On the Risk of Evidence Pollution for Malicious Social Text Detection in the Era of LLMs
Herun Wan, Minnan Luo, Zhixiong Su, Guang Dai, Xiang Zhao
TL;DR
This work investigates the risk that evidence pollution generated by LLMs can mislead detectors that rely on external evidence to identify malicious social text. It formalizes a pollution taxonomy with three families—basic, rephrase, and generate—and evaluates thirteen manipulation methods plus three defense strategies: machine-generated text detection, mixture of experts, and parameter updating. Across four malicious-text tasks and ten datasets, pollution degrades detector performance, with LLM-generated evidence proving the most effective at confusing predictions; however, defenses can mitigate some effects, albeit with practical constraints such as data requirements and computational costs. The analysis reveals that polluted evidence can be high-quality and harm model calibration, and when combined, pollution strategies can amplify the damage, especially for encoder-based LMs, underscoring the need for robust defenses in evidence-enhanced detection systems.
Abstract
Evidence-enhanced detectors present remarkable abilities in identifying malicious social text.

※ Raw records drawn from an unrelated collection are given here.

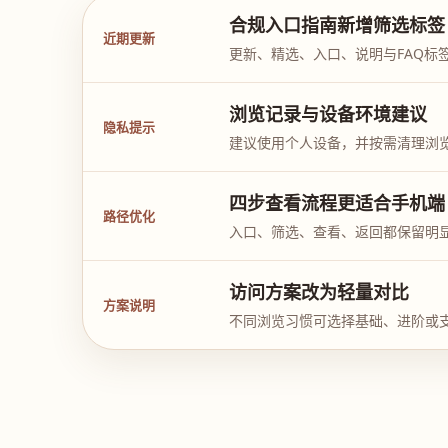
合规入口指南新增筛选标签
近期更新
更新、精选、入口、说明与FAQ标
浏览记录与设备环境建议
隐私提示
建议使用个人设备，并按需清理浏
四步查看流程更适合手机端
路径优化
入口、筛选、查看、返回都保留明
访问方案改为轻量对比
方案说明
不同浏览习惯可选择基础、进阶或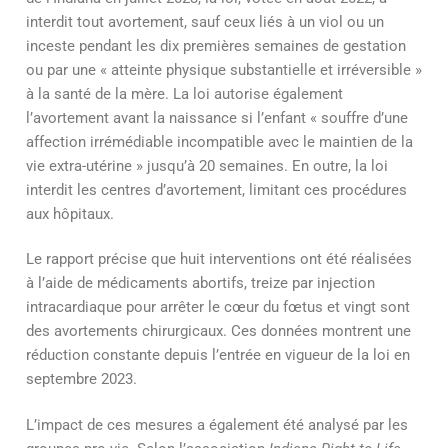
interdit tout avortement, sauf ceux liés à un viol ou un
inceste pendant les dix premières semaines de gestation
ou par une « atteinte physique substantielle et irréversible »
à la santé de la mère. La loi autorise également
l’avortement avant la naissance si l’enfant « souffre d’une
affection irrémédiable incompatible avec le maintien de la
vie extra-utérine » jusqu’à 20 semaines. En outre, la loi
interdit les centres d’avortement, limitant ces procédures
aux hôpitaux.
Le rapport précise que huit interventions ont été réalisées
à l’aide de médicaments abortifs, treize par injection
intracardiaque pour arrêter le cœur du fœtus et vingt sont
des avortements chirurgicaux. Ces données montrent une
réduction constante depuis l’entrée en vigueur de la loi en
septembre 2023.
L’impact de ces mesures a également été analysé par les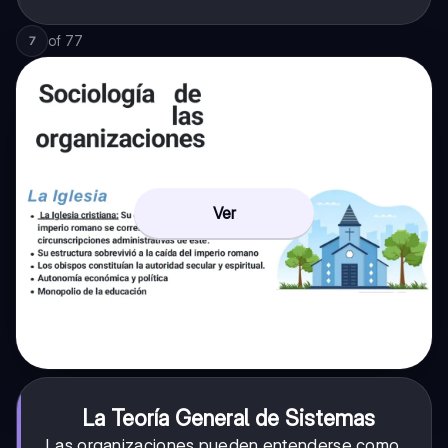
of
77
7
Ver
La Teoría General de Sistemas
Las organizaciones pueden entenderse como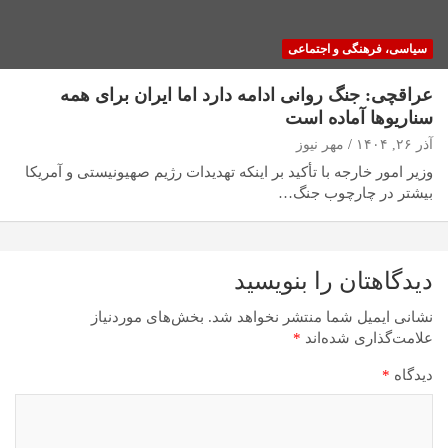
سیاسی، فرهنگی و اجتماعی
عراقچی: جنگ روانی ادامه دارد اما ایران برای همه
سناریوها آماده است
آذر ۲۶, ۱۴۰۴
مهر نیوز
وزیر امور خارجه با تأکید بر اینکه تهدیدات رژیم صهیونیستی و آمریکا
بیشتر در چارچوب جنگ…
دیدگاهتان را بنویسید
نشانی ایمیل شما منتشر نخواهد شد.
بخش‌های موردنیاز
علامت‌گذاری شده‌اند
*
دیدگاه
*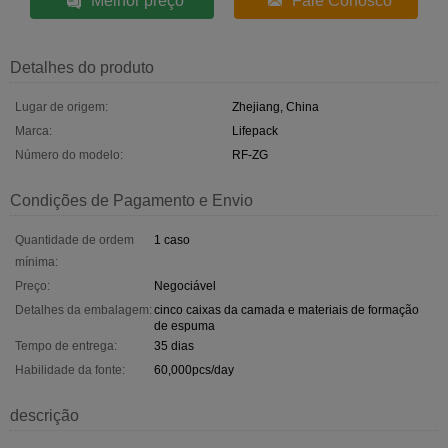
Melhor preço
Fale Conosco
Detalhes do produto
Lugar de origem:
Zhejiang, China
Marca:
Lifepack
Número do modelo:
RF-ZG
Condições de Pagamento e Envio
Quantidade de ordem
1 caso
mínima:
Preço:
Negociável
Detalhes da embalagem:
cinco caixas da camada e materiais de formação
de espuma
Tempo de entrega:
35 dias
Habilidade da fonte:
60,000pcs/day
descrição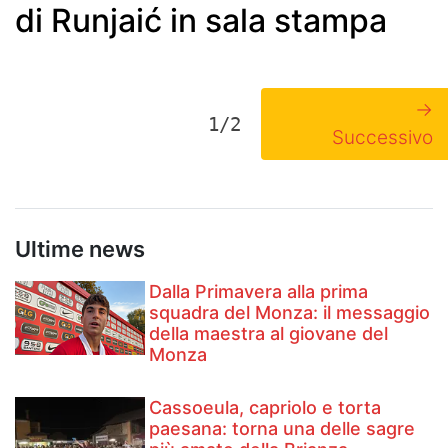
di Runjaić in sala stampa
→
1/2
Successivo
Ultime news
Dalla Primavera alla prima
squadra del Monza: il messaggio
della maestra al giovane del
Monza
Cassoeula, capriolo e torta
paesana: torna una delle sagre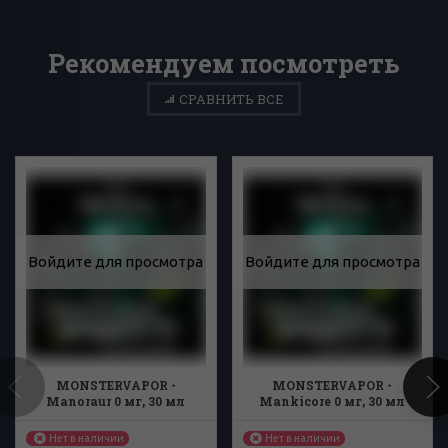
Рекомендуем посмотреть
СРАВНИТЬ ВСЕ
Войдите для просмотра
Войдите для просмотра
MONSTERVAPOR -
MONSTERVAPOR -
Manoraur 0 мг, 30 мл
Mankicore 0 мг, 30 мл
Нет в наличии
Нет в наличии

However, the rise of large language models (LLMs) brings potential risks of evidence pollution to confuse detectors. This paper explores potential manipulation scenarios including basic pollution, and rephrasing or generating evidence by LLMs. To mitigate the negative impact, we propose three defense strategies from the data and model sides, including machine-generated text detection, a mixture of experts, and parameter updating. Extensive experiments on four malicious social text detection tasks with ten datasets illustrate that evidence pollution significantly compromises detectors, where the generating strategy causes up to a 14.4% performance drop. Meanwhile, the defense strategies could mitigate evidence pollution, but they faced limitations for practical employment. Further analysis illustrates that polluted evidence (i) is of high quality, evaluated by metrics and humans; (ii) would compromise the model calibration, increasing expected calibration error up to 21.6%; and (iii) could be integrated to amplify the negative impact, especially for encoder-based LMs, where the accuracy drops by 21.8%.